» What you will do
Your task is to return all of the records exactly, minus any images.

» Information

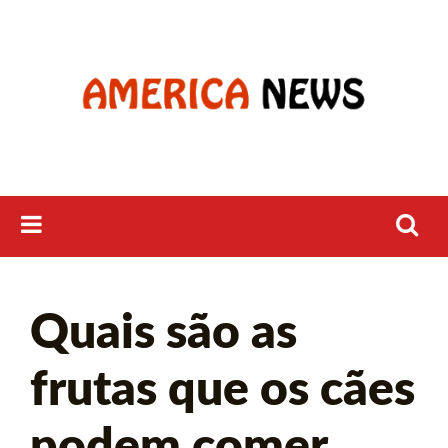
Skip
to
content
Pesquisar
Quais são as
por:
frutas que os cães
podem comer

» Response
Skip
to
content
Pesquisar
Quais são as
por:
frutas que os cães
podem comer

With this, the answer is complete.